Malgré ces établissements, la traversée du Pays Basque aurait été périlleuse si d’autres mesures n'avaient été prises pour la protection des pèlerins. Ceux-ci avaient surtout à craindre les habitants qui, à demi-sauvages, leurs faisaient toute espèce de misères, n'hésitant pas à endosser l’habit de pèlerin, le manteau de cuir et le chapeau à coquilles pour tromper les vrais pèlerins. Aussi, pour protéger ces derniers, fut constitué, d’après Huarte et Sarasa, comme en Terre Sainte, et dans d’autres pays, un Ordre militaire, les chevaliers d’Ibaneta et de Roncevaux, qui portaient sur leur manteau l’insigne de leur ordre, la croix crossée à pied aiguisé et fiché. Leur rôle consistait, affirment toujours ces deux auteurs, à accompagner les pèlerins, à les diriger et à les protéger contre les indigènes et les animaux sauvages. On peut encore voir, disent-ils, sur les vêtements des moines Augustins de Roncevaux, cet ancien insigne des moines chevaliers dont la création remonte aux temps lointains où commencèrent les pèlerinages à Compostelle. MM. Dubarat et Daranatz, qui ont étudié à fond la question de cet ordre militaire, n’ont pas trouvé trace de ces prétendus chevaliers. S’il y a eu des gens pour accompagner et guider les pèlerins, ils ne dépendaient pas de l’abbaye. L’ordre religieux de Roncevaux ne fut jamais militaire. 



pais vasco antes
PELERINAGE ST JACQUES DE COMPOSTELLE
PAYS BASQUE D'ANTAN

On comprend qu'étant donnés les dangers que présentait un semblable voyage, beaucoup de pèlerins succombassent en route. Mais, pour celui qui était de retour, que de souvenirs, que de récits, que de légendes à raconter ! Toute une littérature est née sur les chemins de Saint-Jacques. Sans parler des naïves chansons des pèlerins, on peut dire que la plupart de nos chansons de gestes ont leur origine, ainsi que l'a montré M. Bédier, dans les récits fabuleux recueillis dans les monastères, dans les hôtelleries et sur les routes. Transmis par les pèlerins dans le monde des clercs, ils passèrent de là dans celui des trouvères, qui en formèrent les premières chansons de gestes. 
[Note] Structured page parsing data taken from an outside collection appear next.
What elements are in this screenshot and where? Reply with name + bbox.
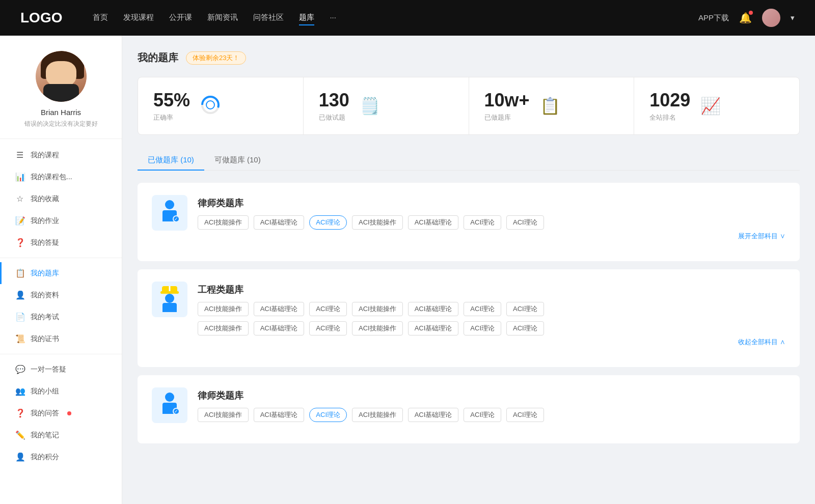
tag-2-0[interactable]: ACI技能操作 (198, 302, 249, 316)
tag-2b-2[interactable]: ACI理论 (309, 321, 347, 335)
ep-head-2 (165, 294, 174, 303)
sidebar-item-my-qa[interactable]: ❓ 我的问答 (0, 402, 122, 424)
qbank-info-3: 律师类题库 ACI技能操作 ACI基础理论 ACI理论 ACI技能操作 ACI基… (198, 387, 785, 422)
qbank-info-1: 律师类题库 ACI技能操作 ACI基础理论 ACI理论 ACI技能操作 ACI基… (198, 195, 785, 241)
tag-2b-5[interactable]: ACI理论 (464, 321, 501, 335)
tag-1-2[interactable]: ACI理论 (309, 215, 347, 230)
stat-ranking-label: 全站排名 (649, 113, 690, 122)
lp-body-1: ✓ (162, 210, 177, 221)
sidebar-item-exam[interactable]: 📄 我的考试 (0, 306, 122, 328)
tags-row-2-top: ACI技能操作 ACI基础理论 ACI理论 ACI技能操作 ACI基础理论 AC… (198, 302, 785, 316)
tag-3-6[interactable]: ACI理论 (506, 408, 544, 422)
tag-2-4[interactable]: ACI基础理论 (408, 302, 459, 316)
sidebar-profile: Brian Harris 错误的决定比没有决定要好 (0, 51, 122, 139)
avatar-face (46, 61, 76, 87)
sidebar-item-group[interactable]: 👥 我的小组 (0, 380, 122, 402)
group-icon: 👥 (15, 386, 24, 396)
tag-3-4[interactable]: ACI基础理论 (408, 408, 459, 422)
tag-3-0[interactable]: ACI技能操作 (198, 408, 249, 422)
stat-ranking-block: 1029 全站排名 (649, 90, 690, 122)
sidebar-label-courses: 我的课程 (31, 151, 59, 160)
sidebar-item-notes[interactable]: ✏️ 我的笔记 (0, 424, 122, 446)
lawyer-figure-1: ✓ (157, 200, 182, 226)
tag-3-5[interactable]: ACI理论 (464, 408, 501, 422)
tags-row-3: ACI技能操作 ACI基础理论 ACI理论 ACI技能操作 ACI基础理论 AC… (198, 408, 785, 422)
tag-1-6[interactable]: ACI理论 (506, 215, 544, 230)
expand-btn-1[interactable]: 展开全部科目 ∨ (198, 232, 785, 241)
tag-2b-1[interactable]: ACI基础理论 (254, 321, 305, 335)
dropdown-icon[interactable]: ▾ (791, 13, 795, 22)
stat-accuracy-label: 正确率 (153, 113, 190, 122)
tag-2-2[interactable]: ACI理论 (309, 302, 347, 316)
sidebar-item-favorites[interactable]: ☆ 我的收藏 (0, 188, 122, 210)
sidebar-item-points[interactable]: 👤 我的积分 (0, 446, 122, 468)
sidebar-item-profile[interactable]: 👤 我的资料 (0, 284, 122, 306)
sidebar-item-homework[interactable]: 📝 我的作业 (0, 210, 122, 232)
ep-hat-brim-2 (160, 291, 179, 294)
sidebar-item-courses[interactable]: ☰ 我的课程 (0, 144, 122, 166)
lp-head-1 (165, 200, 174, 209)
tab-todo-banks[interactable]: 可做题库 (10) (204, 150, 271, 170)
nav-home[interactable]: 首页 (93, 11, 108, 25)
sidebar-item-questions[interactable]: ❓ 我的答疑 (0, 232, 122, 254)
page-title: 我的题库 (138, 51, 178, 65)
user-avatar[interactable] (762, 9, 780, 27)
tag-1-3[interactable]: ACI技能操作 (352, 215, 403, 230)
sidebar-item-qbank[interactable]: 📋 我的题库 (0, 262, 122, 284)
notes-icon: ✏️ (15, 430, 24, 440)
sidebar-label-profile: 我的资料 (31, 291, 59, 300)
app-download-link[interactable]: APP下载 (698, 13, 729, 23)
points-icon: 👤 (15, 452, 24, 462)
tag-1-4[interactable]: ACI基础理论 (408, 215, 459, 230)
qbank-info-2: 工程类题库 ACI技能操作 ACI基础理论 ACI理论 ACI技能操作 ACI基… (198, 282, 785, 347)
tags-row-2-bottom: ACI技能操作 ACI基础理论 ACI理论 ACI技能操作 ACI基础理论 AC… (198, 321, 785, 335)
tab-done-banks[interactable]: 已做题库 (10) (138, 150, 204, 170)
nav-discover[interactable]: 发现课程 (123, 11, 154, 25)
tag-3-2[interactable]: ACI理论 (309, 408, 347, 422)
sidebar-label-favorites: 我的收藏 (31, 194, 59, 204)
tag-2-1[interactable]: ACI基础理论 (254, 302, 305, 316)
qbank-title-1: 律师类题库 (198, 195, 785, 209)
stat-done-b-value: 10w+ (484, 90, 530, 111)
course-package-icon: 📊 (15, 172, 24, 182)
tag-2-5[interactable]: ACI理论 (464, 302, 501, 316)
stat-done-b-label: 已做题库 (484, 113, 530, 122)
tag-1-1[interactable]: ACI基础理论 (254, 215, 305, 230)
sidebar-item-certificate[interactable]: 📜 我的证书 (0, 328, 122, 350)
nav-qa[interactable]: 问答社区 (253, 11, 284, 25)
doc-green-icon: 🗒️ (360, 96, 380, 116)
stat-done-banks: 10w+ 已做题库 📋 (469, 77, 634, 134)
tag-3-1[interactable]: ACI基础理论 (254, 408, 305, 422)
notification-bell[interactable]: 🔔 (739, 12, 752, 24)
nav-open-course[interactable]: 公开课 (169, 11, 192, 25)
nav-links: 首页 发现课程 公开课 新闻资讯 问答社区 题库 ··· (93, 11, 698, 25)
tag-2b-0[interactable]: ACI技能操作 (198, 321, 249, 335)
tag-2b-4[interactable]: ACI基础理论 (408, 321, 459, 335)
lawyer-icon-wrap-1: ✓ (152, 195, 187, 231)
tag-2b-3[interactable]: ACI技能操作 (352, 321, 403, 335)
nav-more[interactable]: ··· (330, 11, 336, 25)
sidebar-menu: ☰ 我的课程 📊 我的课程包... ☆ 我的收藏 📝 我的作业 ❓ 我的答疑 (0, 139, 122, 473)
tag-1-5[interactable]: ACI理论 (464, 215, 501, 230)
tag-2-3[interactable]: ACI技能操作 (352, 302, 403, 316)
certificate-icon: 📜 (15, 334, 24, 344)
sidebar-item-tutoring[interactable]: 💬 一对一答疑 (0, 358, 122, 380)
sidebar-label-group: 我的小组 (31, 387, 59, 396)
tag-2b-6[interactable]: ACI理论 (506, 321, 544, 335)
tag-2-6[interactable]: ACI理论 (506, 302, 544, 316)
tag-3-3[interactable]: ACI技能操作 (352, 408, 403, 422)
tag-1-0[interactable]: ACI技能操作 (198, 215, 249, 230)
nav-qbank[interactable]: 题库 (299, 11, 314, 25)
sidebar-label-homework: 我的作业 (31, 216, 59, 226)
sidebar-item-course-package[interactable]: 📊 我的课程包... (0, 166, 122, 188)
logo[interactable]: LOGO (20, 10, 62, 26)
sidebar-label-qbank: 我的题库 (31, 269, 59, 278)
stat-accuracy: 55% 正确率 (138, 77, 303, 134)
nav-news[interactable]: 新闻资讯 (207, 11, 238, 25)
qbank-card-2: 工程类题库 ACI技能操作 ACI基础理论 ACI理论 ACI技能操作 ACI基… (138, 269, 800, 367)
ep-body-2 (162, 303, 177, 312)
sidebar: Brian Harris 错误的决定比没有决定要好 ☰ 我的课程 📊 我的课程包… (0, 36, 122, 504)
page-header: 我的题库 体验剩余23天！ (138, 51, 800, 65)
collapse-btn-2[interactable]: 收起全部科目 ∧ (198, 338, 785, 347)
divider-2 (0, 354, 122, 354)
On voit que de souvenirs évoque la traversée du Pays Basque. Certes, les choses ont bien changé depuis l’époque des pèlerinages ! Le pays est plus peuplé, on trouve des localités qui n’existaient pas autre fois, les immenses forêts avec leurs animaux sauvages ont disparu ; mais il reste encore bien des vestiges du passé, des noms de lieux, des croix, quelques vieilles chapelles ; enfin, l’aspect général du pays est toujours le même. Aussi, lorsque de Saint-Jean-Pied-de-Port on dirige ses regards vers les pentes de l’Orisson, on peut, avec un peu d’imagination, apercevoir par la pensée, une longue théorie de pèlerins gravissant péniblement cet antique chemin de Compostelle et ayant pour idéal, suivant la pittoresque expression de M. Camille Jullian, "la réalisation du rêve de leur foi".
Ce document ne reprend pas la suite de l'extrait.